**Exercise aim**
Start to finish, return the listing below exactly, pictures excluded.
++++++++++++++++++++
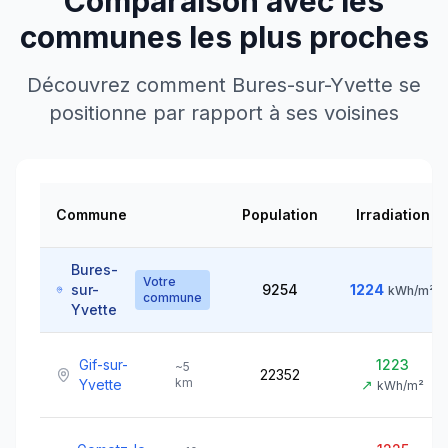
Comparaison avec les
communes les plus proches
Découvrez comment
Bures-sur-Yvette
se
positionne par rapport à ses voisines
Commune
Population
Irradiation
Bures-
Votre
sur-
9254
1224
kWh/m²
commune
Yvette
Gif-sur-
1223
~
5
22352
km
Yvette
↗
kWh/m²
++++++++++++++++++++
**Response to this task**
Comparaison avec les
communes les plus proches
Découvrez comment
Bures-sur-Yvette
se
positionne par rapport à ses voisines
Commune
Population
Irradiation
Bures-
Votre
sur-
9254
1224
kWh/m²
commune
Yvette
Gif-sur-
1223
~
5
22352
km
Yvette
↗
kWh/m²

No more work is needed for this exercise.